Yaman’ın Kitap Tutkusu ve Kütüphanesi
Ortaokul yıllarında babasına hayran kalarak kitap okuma alışkanlığı kazanan Faruk Yaman, zamanla eline geçen paralarla kitap satın almaya başladı. Bu süreçte, yıllar boyunca biriktirdiği binlerce kitapla kişisel kütüphanesini oluşturdu. Ancak, yaşadığı evde kitapların bakımını ve muhafazasını sağlamakta zorlanmaya başladığında, kütüphanesini Melikgazi ilçesindeki daha büyük bir eve taşıdı. İşinden arta kalan zamanlarını kütüphanesinde geçiren Yaman, araştırmacı ve akademisyenlerle kitaplarını paylaşarak, kültürel bir etkileşim ortamı yaratıyor. Bugün, kütüphanesinde 70 bini aşkın kitap bulunuyor ve bu durum, Yaman’ı Türkiye’nin en büyük özel kütüphane sahiplerinden biri haline getiriyor.
Yaman, iyi bir okuyucu olan babasının 10 bin kitabını kendisine miras bıraktığını belirterek, çevresindeki akranları ve ağabeylerinin kitap okuma alışkanlıklarının kendisi üzerinde büyük bir etkisi olduğunu ifade ediyor. Birçok kitabı bulunan Yaman, bu kitapları muhafaza etmekte zorluk çektiğini dile getiriyor. Uzun yıllar müzayedelere katılarak ve sahaflardan kitap alarak, Kayseri ile ilgili oldukça kapsamlı bir kütüphaneye sahip olduğunu vurgulayan Yaman, kütüphanesindeki önemli ve nadide eserlerle de gurur duyuyor.

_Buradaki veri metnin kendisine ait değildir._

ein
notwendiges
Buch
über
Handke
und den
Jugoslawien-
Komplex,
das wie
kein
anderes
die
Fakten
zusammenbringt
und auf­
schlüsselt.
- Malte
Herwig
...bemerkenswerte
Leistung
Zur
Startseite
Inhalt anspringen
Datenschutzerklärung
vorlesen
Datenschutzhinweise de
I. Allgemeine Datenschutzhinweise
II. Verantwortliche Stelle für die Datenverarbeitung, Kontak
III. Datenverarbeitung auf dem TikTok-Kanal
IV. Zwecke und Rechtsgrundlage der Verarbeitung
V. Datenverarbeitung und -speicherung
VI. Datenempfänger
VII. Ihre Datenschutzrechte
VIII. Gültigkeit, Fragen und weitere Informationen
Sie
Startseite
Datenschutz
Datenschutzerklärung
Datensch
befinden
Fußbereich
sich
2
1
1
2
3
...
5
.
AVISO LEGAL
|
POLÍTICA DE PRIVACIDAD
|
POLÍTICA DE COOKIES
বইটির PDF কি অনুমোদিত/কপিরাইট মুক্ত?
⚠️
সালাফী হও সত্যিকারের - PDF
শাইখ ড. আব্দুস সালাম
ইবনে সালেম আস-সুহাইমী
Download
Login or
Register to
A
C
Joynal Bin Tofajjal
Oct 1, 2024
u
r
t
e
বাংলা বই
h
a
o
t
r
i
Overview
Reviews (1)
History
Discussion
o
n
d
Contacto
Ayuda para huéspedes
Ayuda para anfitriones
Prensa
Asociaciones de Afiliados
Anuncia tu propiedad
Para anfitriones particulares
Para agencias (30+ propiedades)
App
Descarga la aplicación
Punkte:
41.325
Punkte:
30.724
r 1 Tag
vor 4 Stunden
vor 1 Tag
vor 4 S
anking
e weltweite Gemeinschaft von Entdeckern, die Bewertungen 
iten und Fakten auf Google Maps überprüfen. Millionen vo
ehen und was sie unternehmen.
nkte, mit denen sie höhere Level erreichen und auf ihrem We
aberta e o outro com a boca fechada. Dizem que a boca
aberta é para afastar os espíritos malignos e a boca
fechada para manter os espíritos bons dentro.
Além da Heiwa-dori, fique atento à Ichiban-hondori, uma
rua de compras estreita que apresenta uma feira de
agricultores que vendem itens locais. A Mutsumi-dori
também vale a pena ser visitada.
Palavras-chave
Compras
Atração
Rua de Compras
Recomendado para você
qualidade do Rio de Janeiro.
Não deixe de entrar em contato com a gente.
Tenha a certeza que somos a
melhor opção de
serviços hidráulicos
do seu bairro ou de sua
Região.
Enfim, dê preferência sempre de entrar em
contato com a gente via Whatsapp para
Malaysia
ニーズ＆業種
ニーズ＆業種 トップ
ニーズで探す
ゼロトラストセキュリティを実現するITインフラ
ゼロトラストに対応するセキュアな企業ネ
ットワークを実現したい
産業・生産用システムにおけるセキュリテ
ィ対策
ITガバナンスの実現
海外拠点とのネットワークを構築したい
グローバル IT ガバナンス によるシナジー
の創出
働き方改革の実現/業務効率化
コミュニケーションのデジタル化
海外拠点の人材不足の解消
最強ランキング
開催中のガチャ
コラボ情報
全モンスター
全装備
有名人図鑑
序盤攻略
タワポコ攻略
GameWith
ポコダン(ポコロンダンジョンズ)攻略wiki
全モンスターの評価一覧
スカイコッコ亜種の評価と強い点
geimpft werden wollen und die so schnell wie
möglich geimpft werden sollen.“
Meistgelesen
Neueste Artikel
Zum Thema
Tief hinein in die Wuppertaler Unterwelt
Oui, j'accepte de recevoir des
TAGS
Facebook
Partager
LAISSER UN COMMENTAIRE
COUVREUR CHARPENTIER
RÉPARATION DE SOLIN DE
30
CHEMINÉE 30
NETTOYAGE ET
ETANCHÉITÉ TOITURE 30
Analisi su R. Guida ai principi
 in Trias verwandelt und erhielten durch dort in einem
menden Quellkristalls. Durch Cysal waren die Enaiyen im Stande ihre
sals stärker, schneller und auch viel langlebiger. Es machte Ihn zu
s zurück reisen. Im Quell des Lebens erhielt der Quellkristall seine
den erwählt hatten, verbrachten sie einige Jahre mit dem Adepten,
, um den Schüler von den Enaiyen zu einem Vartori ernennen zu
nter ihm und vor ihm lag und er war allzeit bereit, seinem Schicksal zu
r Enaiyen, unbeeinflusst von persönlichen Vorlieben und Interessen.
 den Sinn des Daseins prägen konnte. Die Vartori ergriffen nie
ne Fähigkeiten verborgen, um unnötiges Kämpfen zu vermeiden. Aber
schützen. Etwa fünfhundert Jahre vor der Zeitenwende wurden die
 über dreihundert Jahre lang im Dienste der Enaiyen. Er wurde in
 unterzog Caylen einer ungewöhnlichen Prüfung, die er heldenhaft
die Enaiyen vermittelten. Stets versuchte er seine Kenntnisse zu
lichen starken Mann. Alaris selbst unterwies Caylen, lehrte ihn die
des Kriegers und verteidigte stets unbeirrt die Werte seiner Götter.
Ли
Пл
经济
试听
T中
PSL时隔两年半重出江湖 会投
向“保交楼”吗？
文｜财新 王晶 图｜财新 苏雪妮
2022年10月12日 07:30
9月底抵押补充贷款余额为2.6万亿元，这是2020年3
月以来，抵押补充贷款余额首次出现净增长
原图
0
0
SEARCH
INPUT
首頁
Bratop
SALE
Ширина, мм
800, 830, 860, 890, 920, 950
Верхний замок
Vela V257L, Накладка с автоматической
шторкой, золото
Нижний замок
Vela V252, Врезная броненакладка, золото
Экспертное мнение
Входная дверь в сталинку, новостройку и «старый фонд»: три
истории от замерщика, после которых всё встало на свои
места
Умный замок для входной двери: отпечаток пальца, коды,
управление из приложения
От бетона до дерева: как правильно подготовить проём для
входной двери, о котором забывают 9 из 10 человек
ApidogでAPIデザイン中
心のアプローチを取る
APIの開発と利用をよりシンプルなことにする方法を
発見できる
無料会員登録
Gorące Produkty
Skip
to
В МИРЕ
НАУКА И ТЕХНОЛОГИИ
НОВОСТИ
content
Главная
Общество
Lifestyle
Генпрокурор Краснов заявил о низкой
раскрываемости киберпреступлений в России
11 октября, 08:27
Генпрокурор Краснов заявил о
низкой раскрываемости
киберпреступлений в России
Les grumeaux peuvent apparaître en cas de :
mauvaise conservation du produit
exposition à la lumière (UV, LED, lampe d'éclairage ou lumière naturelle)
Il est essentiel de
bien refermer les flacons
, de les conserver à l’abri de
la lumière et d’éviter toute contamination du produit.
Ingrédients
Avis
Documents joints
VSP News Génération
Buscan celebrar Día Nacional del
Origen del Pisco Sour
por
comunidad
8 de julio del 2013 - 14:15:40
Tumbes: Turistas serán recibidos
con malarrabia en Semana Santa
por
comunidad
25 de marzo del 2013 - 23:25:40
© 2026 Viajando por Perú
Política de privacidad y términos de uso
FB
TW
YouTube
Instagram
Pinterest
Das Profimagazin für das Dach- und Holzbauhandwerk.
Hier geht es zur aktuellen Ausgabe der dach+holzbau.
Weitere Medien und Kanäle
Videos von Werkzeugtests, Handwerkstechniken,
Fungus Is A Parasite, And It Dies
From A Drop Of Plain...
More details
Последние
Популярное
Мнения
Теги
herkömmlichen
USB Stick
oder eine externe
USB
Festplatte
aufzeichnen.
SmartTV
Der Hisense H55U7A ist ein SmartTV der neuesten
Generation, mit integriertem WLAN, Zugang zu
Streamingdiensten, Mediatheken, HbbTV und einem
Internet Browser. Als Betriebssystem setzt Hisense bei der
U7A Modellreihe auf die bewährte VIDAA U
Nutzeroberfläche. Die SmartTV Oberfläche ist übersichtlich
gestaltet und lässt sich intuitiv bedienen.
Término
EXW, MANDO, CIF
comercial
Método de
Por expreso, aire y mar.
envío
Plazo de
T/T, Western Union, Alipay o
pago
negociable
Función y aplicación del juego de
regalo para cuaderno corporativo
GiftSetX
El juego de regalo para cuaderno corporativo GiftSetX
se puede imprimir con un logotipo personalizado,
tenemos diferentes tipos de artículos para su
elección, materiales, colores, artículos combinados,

Burası Adeta Bir Kitap Tarlası
Yaman, evinin mutfak, salon ve odalarından kitapların adeta fışkırdığını belirterek, kütüphanesinin kapısının sadece tarihçi, araştırmacı ve akademisyenlere açık olduğunu ifade ediyor. Kitaplarının kendisi için en büyük zenginlik kaynağı olduğunu vurgulayan Yaman, “Bu kadar kitabı ne yapabilirsiniz? Ben bunları satamam. Kitaplar benim gözüm, kulağım gibi. Burada gelenler ‘kitap kokuyor’ diyorlar. Burası adeta kitap tarlası gibi.” şeklinde konuşuyor.
Yaman, “Ben bir kere çok zenginim; 3 çocuğum tahsil yaptı. Annem babamla yaşadım, mutlu bir ailem var. Maddi açıdan en büyük varlığım kitaplarım. Kitaplarım için yurt dışından 7 ülkenin kültür ataşesi geldi. Bundan iyi zenginlik mi olur? Bu bakış açısıyla Kayseri’de en zengin benim. Spor, pul koleksiyonculuğu veya müzik gibi hobilerim de olabilirdi. Türkiye’de çok nadir ve zor bir işi yapıyorum.” diyerek duygularını ifade ediyor.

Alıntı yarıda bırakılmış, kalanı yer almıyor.